- _Work required_: Could you give back exactly the lines below from the one with "sacrificados. Esta disciplina" through the one with "تیم بعدی محمد صلاح", without a single picture?

Page-level text extractions:
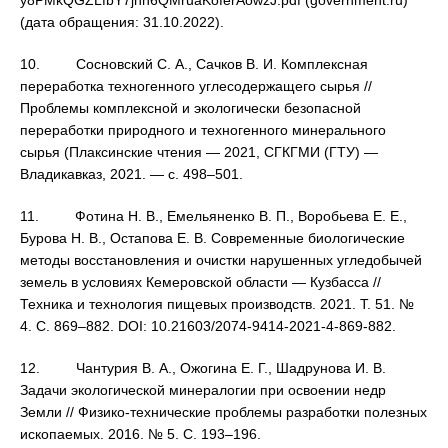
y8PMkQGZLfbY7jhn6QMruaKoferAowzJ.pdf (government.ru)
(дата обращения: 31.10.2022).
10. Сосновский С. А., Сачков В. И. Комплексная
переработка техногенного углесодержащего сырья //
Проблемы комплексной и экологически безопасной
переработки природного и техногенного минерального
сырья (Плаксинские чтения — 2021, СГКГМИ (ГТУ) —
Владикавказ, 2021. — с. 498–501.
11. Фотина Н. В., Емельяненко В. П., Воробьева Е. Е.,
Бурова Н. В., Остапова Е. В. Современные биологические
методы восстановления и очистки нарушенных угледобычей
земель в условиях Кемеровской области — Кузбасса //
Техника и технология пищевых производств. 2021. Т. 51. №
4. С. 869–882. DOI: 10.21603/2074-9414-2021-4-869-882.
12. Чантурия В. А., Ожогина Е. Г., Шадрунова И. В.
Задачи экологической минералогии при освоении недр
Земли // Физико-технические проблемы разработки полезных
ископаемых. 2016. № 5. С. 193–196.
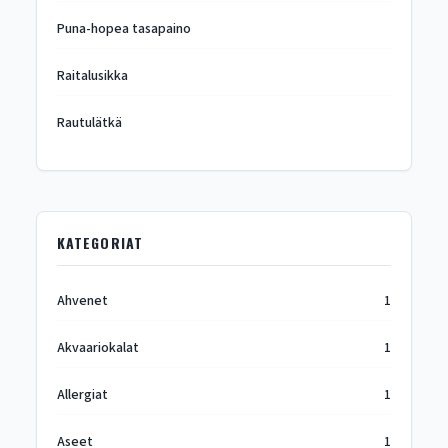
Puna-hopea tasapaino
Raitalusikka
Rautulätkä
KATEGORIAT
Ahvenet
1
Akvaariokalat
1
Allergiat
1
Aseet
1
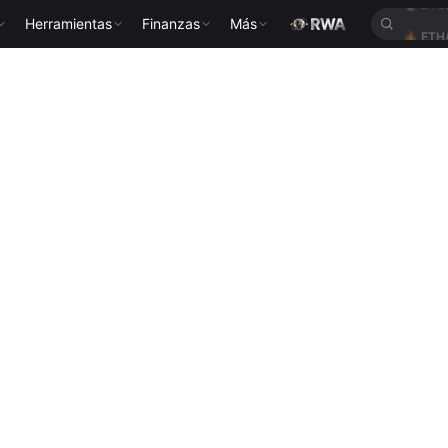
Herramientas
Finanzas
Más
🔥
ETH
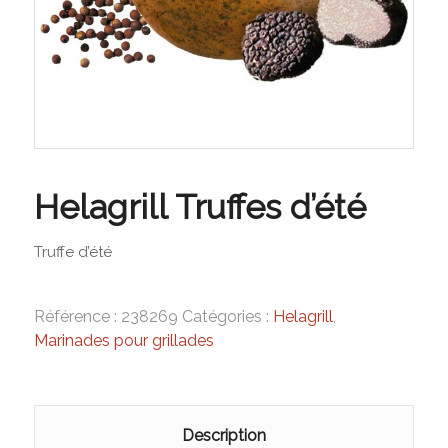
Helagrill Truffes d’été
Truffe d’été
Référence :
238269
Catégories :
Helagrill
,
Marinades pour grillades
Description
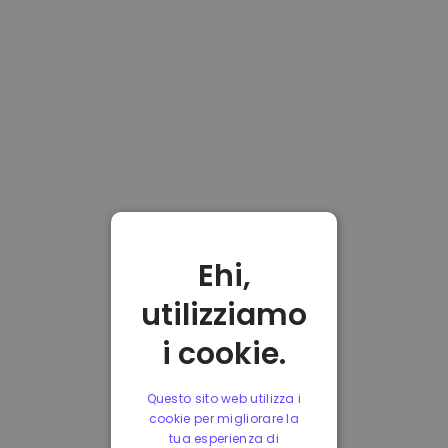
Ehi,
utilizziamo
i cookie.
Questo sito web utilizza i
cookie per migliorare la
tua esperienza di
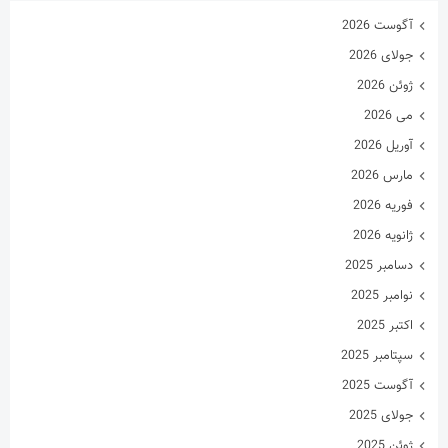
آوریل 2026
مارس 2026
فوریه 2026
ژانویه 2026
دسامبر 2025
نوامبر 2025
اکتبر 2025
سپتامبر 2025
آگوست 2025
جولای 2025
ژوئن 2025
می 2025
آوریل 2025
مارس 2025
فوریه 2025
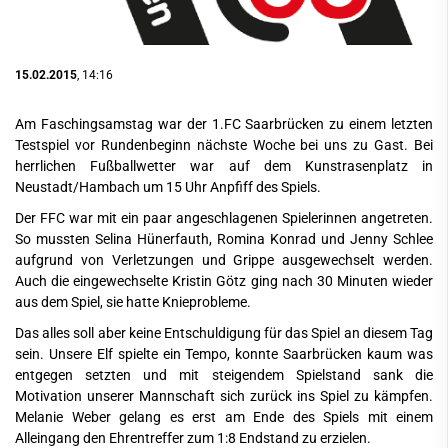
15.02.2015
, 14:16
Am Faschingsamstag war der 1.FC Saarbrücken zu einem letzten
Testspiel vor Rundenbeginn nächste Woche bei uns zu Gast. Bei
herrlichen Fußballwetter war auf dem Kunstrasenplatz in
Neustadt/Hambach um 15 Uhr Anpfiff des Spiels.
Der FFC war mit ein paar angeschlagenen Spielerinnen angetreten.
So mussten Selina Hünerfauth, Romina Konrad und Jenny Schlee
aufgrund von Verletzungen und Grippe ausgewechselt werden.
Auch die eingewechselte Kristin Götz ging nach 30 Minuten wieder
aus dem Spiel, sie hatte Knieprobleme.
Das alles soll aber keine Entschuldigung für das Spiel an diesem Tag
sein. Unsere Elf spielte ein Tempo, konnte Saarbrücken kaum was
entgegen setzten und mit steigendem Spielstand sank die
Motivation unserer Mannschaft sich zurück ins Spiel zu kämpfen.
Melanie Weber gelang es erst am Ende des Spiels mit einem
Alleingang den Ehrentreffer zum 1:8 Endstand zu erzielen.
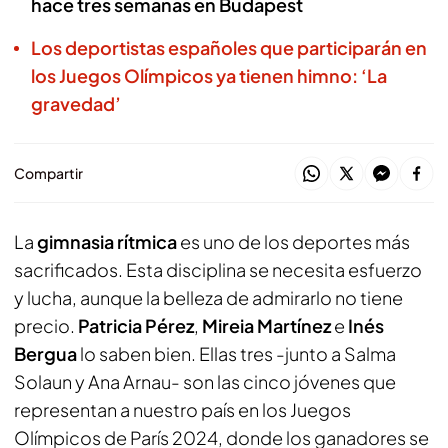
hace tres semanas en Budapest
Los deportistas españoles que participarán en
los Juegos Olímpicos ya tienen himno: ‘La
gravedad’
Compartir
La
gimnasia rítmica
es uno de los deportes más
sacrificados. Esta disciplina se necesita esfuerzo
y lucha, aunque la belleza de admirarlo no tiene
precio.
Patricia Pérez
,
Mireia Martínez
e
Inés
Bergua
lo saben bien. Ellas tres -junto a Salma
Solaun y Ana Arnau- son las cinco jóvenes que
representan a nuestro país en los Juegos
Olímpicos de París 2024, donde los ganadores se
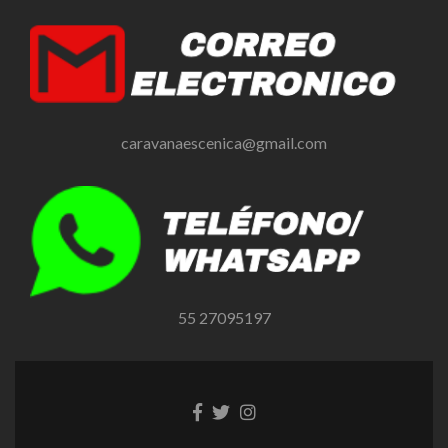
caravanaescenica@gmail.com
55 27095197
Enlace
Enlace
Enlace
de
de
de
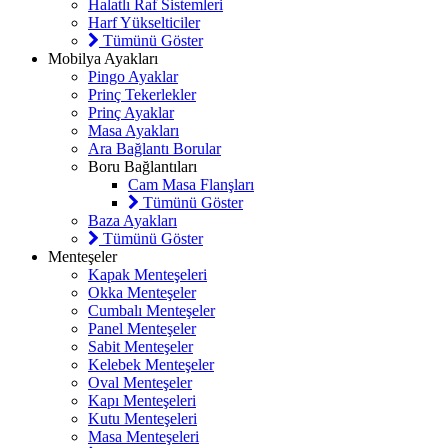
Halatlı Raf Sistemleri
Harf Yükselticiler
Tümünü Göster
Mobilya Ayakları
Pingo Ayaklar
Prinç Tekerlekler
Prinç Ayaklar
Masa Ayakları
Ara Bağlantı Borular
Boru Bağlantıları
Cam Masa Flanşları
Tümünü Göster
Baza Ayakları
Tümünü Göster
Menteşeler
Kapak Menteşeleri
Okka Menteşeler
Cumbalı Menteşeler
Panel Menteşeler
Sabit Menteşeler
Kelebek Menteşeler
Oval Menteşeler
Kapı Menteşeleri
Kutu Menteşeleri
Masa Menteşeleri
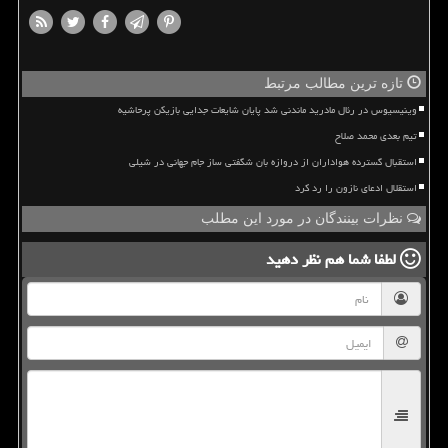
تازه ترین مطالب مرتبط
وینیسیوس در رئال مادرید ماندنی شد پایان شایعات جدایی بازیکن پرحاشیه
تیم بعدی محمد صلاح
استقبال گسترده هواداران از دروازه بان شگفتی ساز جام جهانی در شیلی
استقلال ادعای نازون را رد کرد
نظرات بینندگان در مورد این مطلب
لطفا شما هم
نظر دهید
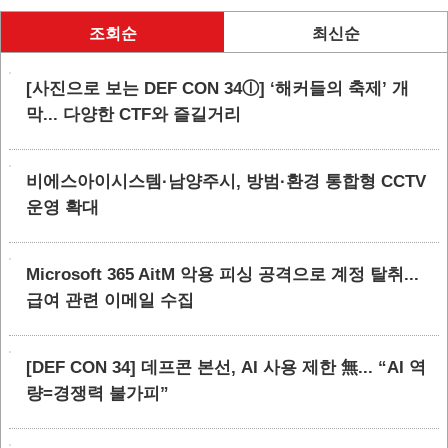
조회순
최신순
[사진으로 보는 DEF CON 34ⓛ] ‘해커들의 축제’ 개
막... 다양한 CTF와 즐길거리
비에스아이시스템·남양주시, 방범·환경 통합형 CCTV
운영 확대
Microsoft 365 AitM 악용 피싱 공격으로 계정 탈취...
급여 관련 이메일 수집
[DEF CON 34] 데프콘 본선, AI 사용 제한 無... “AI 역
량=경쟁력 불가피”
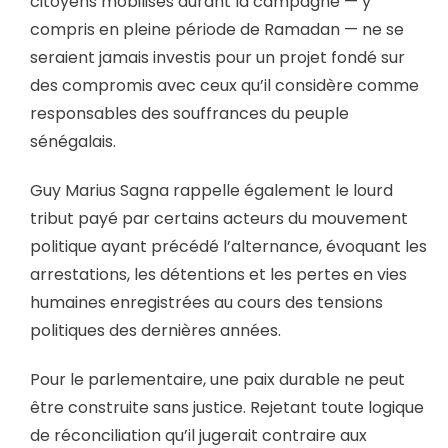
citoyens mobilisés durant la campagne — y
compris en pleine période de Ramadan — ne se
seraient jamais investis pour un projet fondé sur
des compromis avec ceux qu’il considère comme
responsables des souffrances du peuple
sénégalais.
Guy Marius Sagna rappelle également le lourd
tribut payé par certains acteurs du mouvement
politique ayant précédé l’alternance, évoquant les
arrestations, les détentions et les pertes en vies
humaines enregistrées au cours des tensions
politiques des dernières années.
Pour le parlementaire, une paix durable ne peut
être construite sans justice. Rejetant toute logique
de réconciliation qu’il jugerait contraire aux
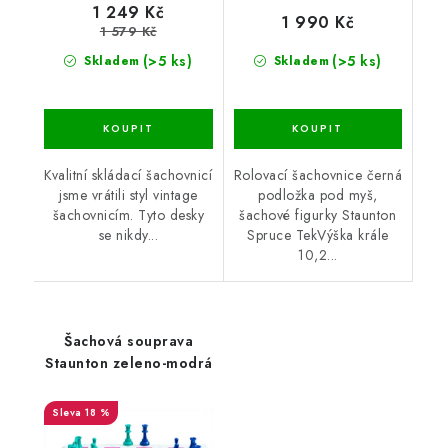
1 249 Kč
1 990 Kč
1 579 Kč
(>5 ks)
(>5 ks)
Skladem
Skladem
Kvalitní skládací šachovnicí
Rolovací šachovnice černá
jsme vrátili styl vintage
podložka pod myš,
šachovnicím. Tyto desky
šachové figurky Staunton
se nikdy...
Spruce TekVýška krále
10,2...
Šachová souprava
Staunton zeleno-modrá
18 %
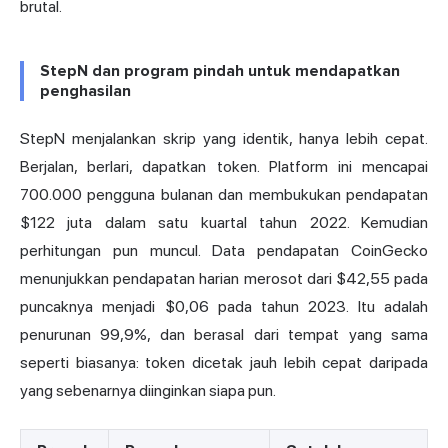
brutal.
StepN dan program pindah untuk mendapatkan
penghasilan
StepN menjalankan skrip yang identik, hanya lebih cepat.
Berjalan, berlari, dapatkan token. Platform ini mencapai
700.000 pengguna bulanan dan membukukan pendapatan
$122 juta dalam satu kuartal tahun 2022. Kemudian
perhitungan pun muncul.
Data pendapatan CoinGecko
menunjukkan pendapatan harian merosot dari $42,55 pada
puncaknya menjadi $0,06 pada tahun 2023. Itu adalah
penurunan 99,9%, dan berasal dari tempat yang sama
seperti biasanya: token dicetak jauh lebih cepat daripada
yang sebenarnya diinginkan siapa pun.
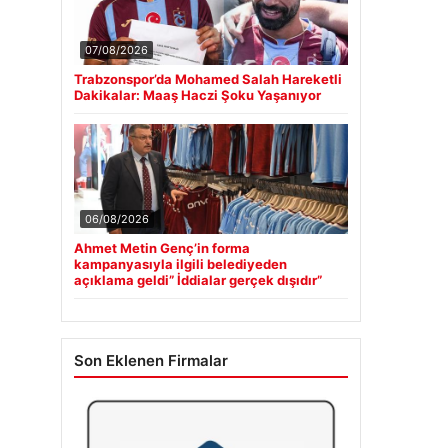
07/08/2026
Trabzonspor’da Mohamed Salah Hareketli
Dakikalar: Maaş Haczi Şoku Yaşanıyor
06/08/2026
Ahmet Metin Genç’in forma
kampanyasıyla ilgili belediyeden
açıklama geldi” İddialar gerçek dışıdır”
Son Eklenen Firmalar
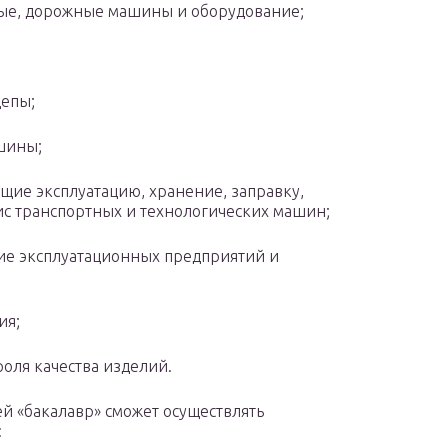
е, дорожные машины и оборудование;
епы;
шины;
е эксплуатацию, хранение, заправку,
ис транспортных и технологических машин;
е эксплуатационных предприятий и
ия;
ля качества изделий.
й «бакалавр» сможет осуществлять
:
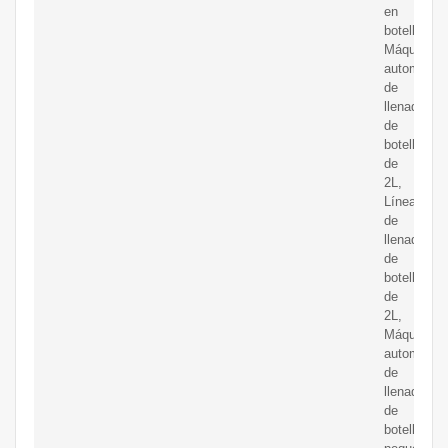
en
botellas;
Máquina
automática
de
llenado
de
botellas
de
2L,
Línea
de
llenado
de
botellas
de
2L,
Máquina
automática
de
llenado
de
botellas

- _Answer space_:
sacrificados. Esta disciplina se necesita esfuerzo
y lucha, aunque la belleza de admirarlo no tiene
precio.
Patricia Pérez
,
Mireia Martínez
e
Inés
Bergua
lo saben bien. Ellas tres -junto a Salma
Solaun y Ana Arnau- son las cinco jóvenes que
representan a nuestro país en los Juegos
Olímpicos de París 2024, donde los ganadores se
caravanaescenica@gmail.com
55 27095197
Enlace
Enlace
Enlace
de
de
de
Halatlı Raf Sistemleri
Harf Yükselticiler
Tümünü Göster
Mobilya Ayakları
Pingo Ayaklar
Prinç Tekerlekler
Prinç Ayaklar
Masa Ayakları
Ara Bağlantı Borular
Boru Bağlantıları
Cam Masa Flanşları
Tümünü Göster
Baza Ayakları
Tümünü Göster
Menteşeler
Kapak Menteşeleri
Okka Menteşeler
Cumbalı Menteşeler
Panel Menteşeler
Sabit Menteşeler
Kelebek Menteşeler
Oval Menteşeler
Kapı Menteşeleri
Kutu Menteşeleri
Masa Menteşeleri
تازه ترین مطالب مرتبط
وینیسیوس در رئال مادرید ماندنی شد پایان شایعات جدایی بازیکن پرحاشیه
تیم بعدی محمد صلاح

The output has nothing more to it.